ラミ :7+(6,4)=17 弱点まで見抜いた!

 

マタビ:5+(3,3)=11 成功!

 

レア :3+(1,4)=8 失敗・・・

 

正体はレッサーオーガだった!

 

---------

 

GM(来留主):

 オーガの中でも小柄な低級種で人族の心臓を食べることでその人族に化けることができるのが特徴だね。

 

マタビ(マナコ):

 ということは、本物のアダーリさんは・・・

 

GM(来留主):

 判定に成功した2人は、アダーリの生存が絶望的だと判断できるだろう。

 とはいえ偽アダーリはすでに臨戦態勢だからねその辺りを聞き出すにしてもまずは無力化する必要がある。

 戦闘開始だ!

 (予定が完全に狂ったけど、死亡じゃなくて気絶にすれば良いか)




厳密なシーン制をとっていないソードワールドだとどこで話を区切ろうか悩んでいるうちに少し長くなっちゃいました・・・。

本当は偽アダーリ戦は雑魚の取り巻き付きの予定だったんだけどなぁ・・・。
自分でシナリオ考えて、自分でプレイしているはずなのに、想定どおりに進まない。
拙作「爆乳ハイパー忍RPG」のようなPLまでオリジナルの仮想卓ではこうは行きません。
PLが二次創作ゆえに作者とは違う思考(を想定して)で動いてくれるので、良くも悪くも思い通りに進みませんが、リアルプレイぽくて良いですね。

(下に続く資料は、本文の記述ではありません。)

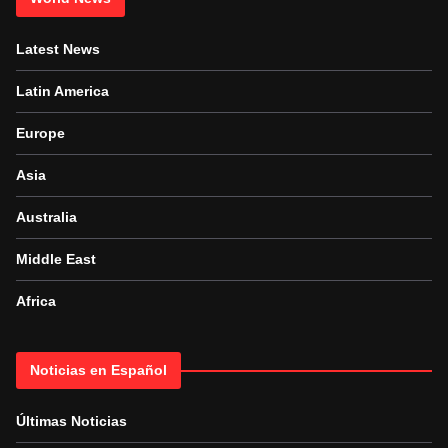
Latest News
Latin America
Europe
Asia
Australia
Middle East
Africa
Noticias en Español
Últimas Noticias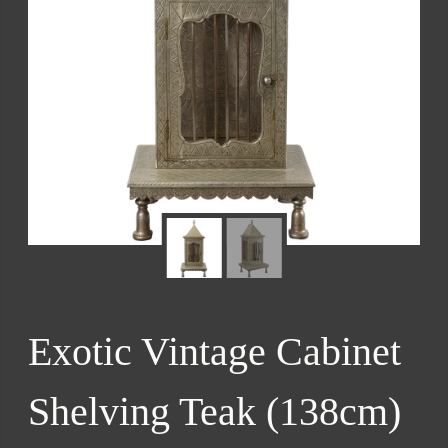
Exotic Vintage Cabinet
Shelving Teak (138cm)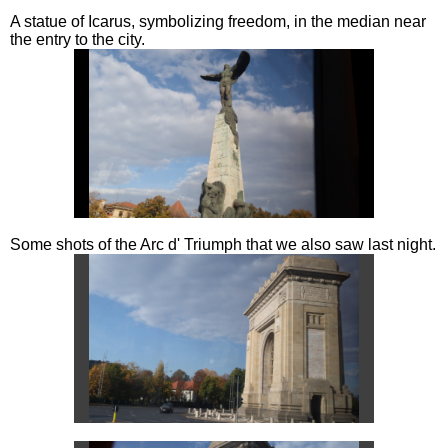
A statue of Icarus, symbolizing freedom, in the median near
the entry to the city.
Some shots of the Arc d' Triumph that we also saw last night.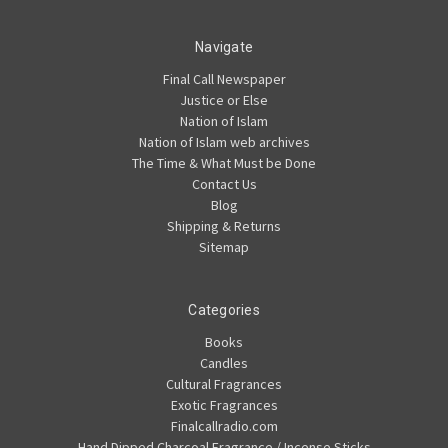
Navigate
Final Call Newspaper
Justice or Else
Nation of Islam
Nation of Islam web archives
The Time & What Must be Done
Contact Us
Blog
Shipping & Returns
Sitemap
Categories
Books
Candles
Cultural Fragrances
Exotic Fragrances
Finalcallradio.com
Hand Dipped Charcoal Fragrance / Incense Sticks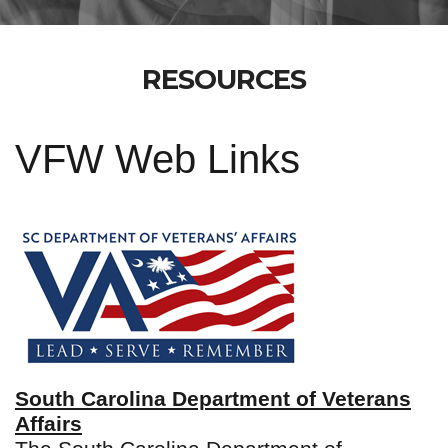
RESOURCES
VFW Web Links
South Carolina Department of Veterans
Affairs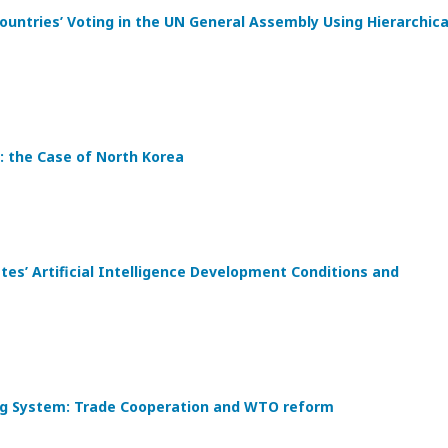
ountries’ Voting in the UN General Assembly Using Hierarchica
: the Case of North Korea
s’ Artificial Intelligence Development Conditions and
ding System: Trade Cooperation and WTO reform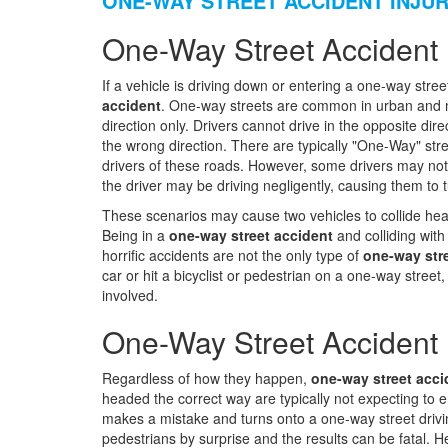
ONE-WAY STREET ACCIDENT INJU
One-Way Street Accident 
If a vehicle is driving down or entering a one-way stree
accident
. One-way streets are common in urban and me
direction only. Drivers cannot drive in the opposite dir
the wrong direction. There are typically "One-Way" stre
drivers of these roads. However, some drivers may not se
the driver may be driving negligently, causing them to 
These scenarios may cause two vehicles to collide head-
Being in a
one-way street accident
and colliding with
horrific accidents are not the only type of
one-way str
car or hit a bicyclist or pedestrian on a one-way stree
involved.
One-Way Street Accident 
Regardless of how they happen,
one-way street acci
headed the correct way are typically not expecting to 
makes a mistake and turns onto a one-way street drivin
pedestrians by surprise and the results can be fatal.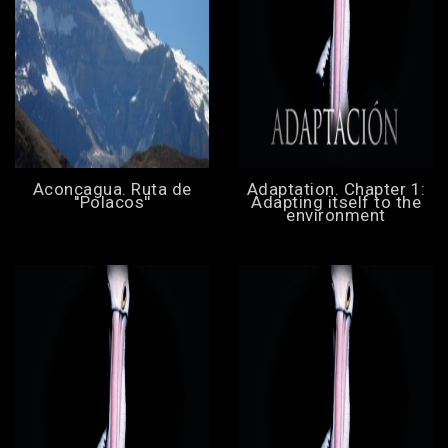
Aconcagua. Ruta de
Adaptation. Chapter 1:
''Polacos''
Adapting itself to the
environment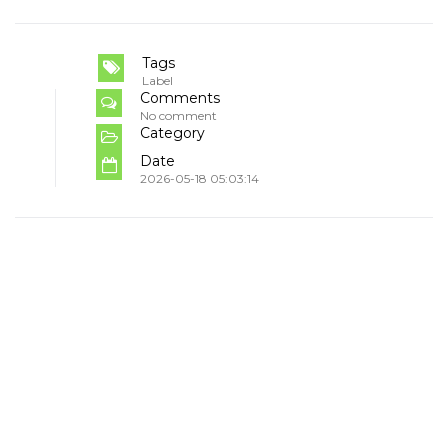
Tags
Label
Comments
No comment
Category
Date
2026-05-18 05:03:14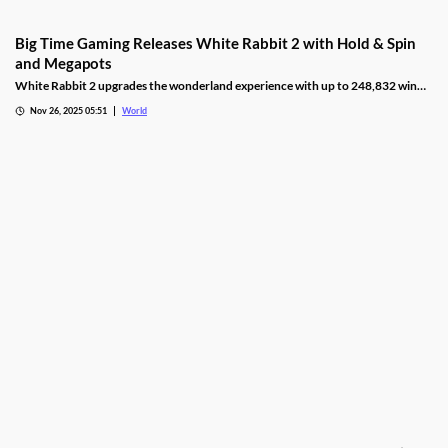
Big Time Gaming Releases White Rabbit 2 with Hold & Spin
and Megapots
White Rabbit 2 upgrades the wonderland experience with up to 248,832 win
ways, Hold & Spin mechanics, and Megapots of up to 88,888x the stake.
Nov 26, 2025 05:51
World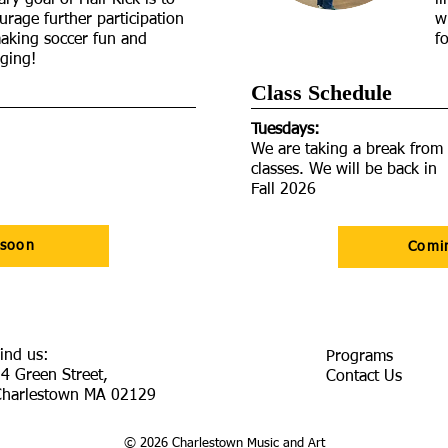
ry goal of Half Kick is to
l
urage further participation
w
aking soccer fun and
f
ging!
Class Schedule​
Tuesdays:
We are taking a break from
classes. We will be back in
Fall 2026
 soon
Comi
ind us:
Programs
4 Green Street,
Contact Us
Charlestown MA 02129
© 2026 Charlestown Music and Art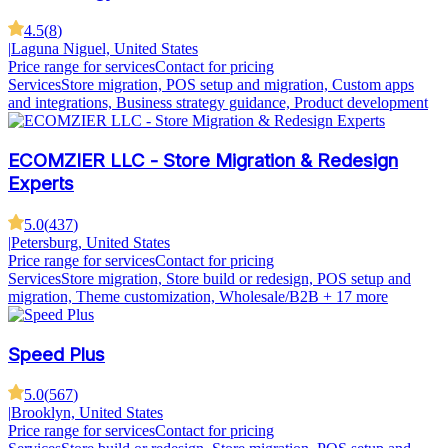
4.5
(
8
)
|
Laguna Niguel, United States
Price range for services
Contact for pricing
Services
Store migration, POS setup and migration, Custom apps
and integrations, Business strategy guidance, Product development
ECOMZIER LLC - Store Migration & Redesign
Experts
5.0
(
437
)
|
Petersburg, United States
Price range for services
Contact for pricing
Services
Store migration, Store build or redesign, POS setup and
migration, Theme customization, Wholesale/B2B
+ 17 more
Speed Plus
5.0
(
567
)
|
Brooklyn, United States
Price range for services
Contact for pricing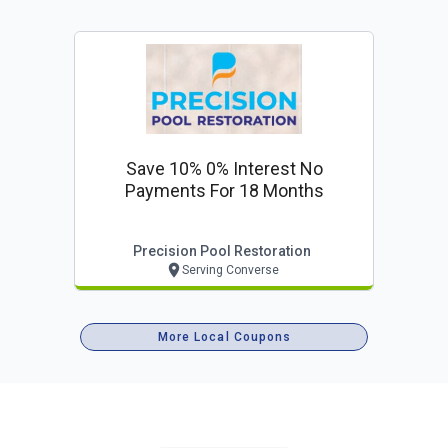
Save 10% 0% Interest No
Payments For 18 Months
Precision Pool Restoration
Serving Converse
More Local Coupons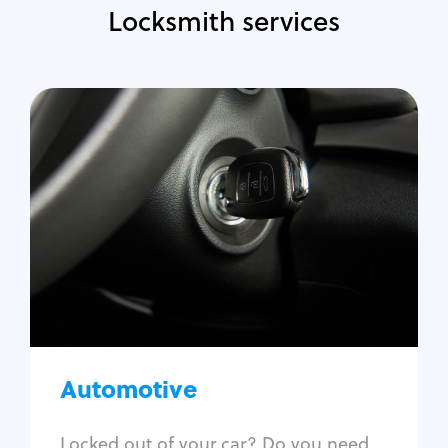
Locksmith services
Automotive
Locksmith Services
Auto lockout
Trunk lockout
Car key replacement
Car key duplication
Program key fob
Car key extraction
Automotive
Fix car ignition
Re-key ignition
Locked out of your car? Do you need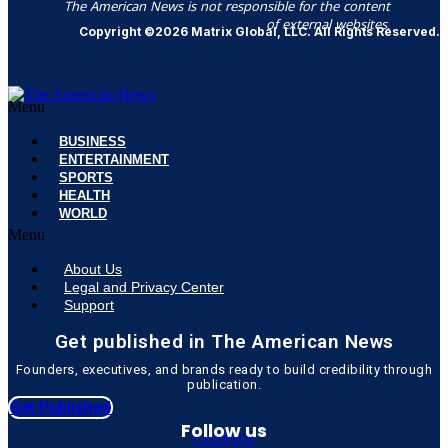
The American News is not responsible for the content
of external websites.
Copyright ©2026 Matrix Global, LLC. All Rights Reserved.
Menu
BUSINESS
ENTERTAINMENT
SPORTS
HEALTH
WORLD
Menu
About Us
Legal and Privacy Center
Support
Get published in The American News
Founders, executives, and brands ready to build credibility through
publication.
Get Published
Follow us
Facebook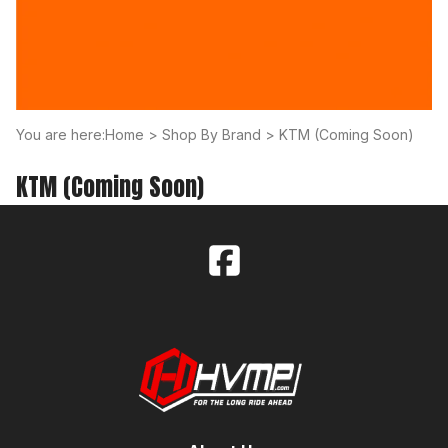
You are here:
Home
>
Shop By Brand
>
KTM (Coming Soon)
KTM (Coming Soon)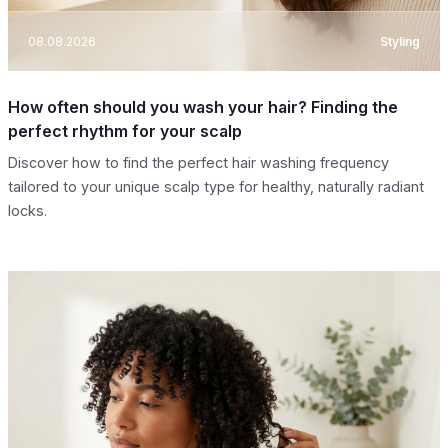
08.08.2026
Styling
How often should you wash your hair? Finding the
perfect rhythm for your scalp
Discover how to find the perfect hair washing frequency
tailored to your unique scalp type for healthy, naturally radiant
locks.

次回は戦闘から。最後のGMの思惑は、気絶すべきNPCが気絶判定でピンゾロ振るフラグに見えるのは私だけでしょうか(汗)

2017.8.22
 レアが魔物知識判定を何故かレベルの低いセージで行ってますね(汗)
 ライダーでやれば成功してたのに・・・まぁ、ラミが弱点看破してるからいっか。どうせライダー魔物知識は弱点解らないし。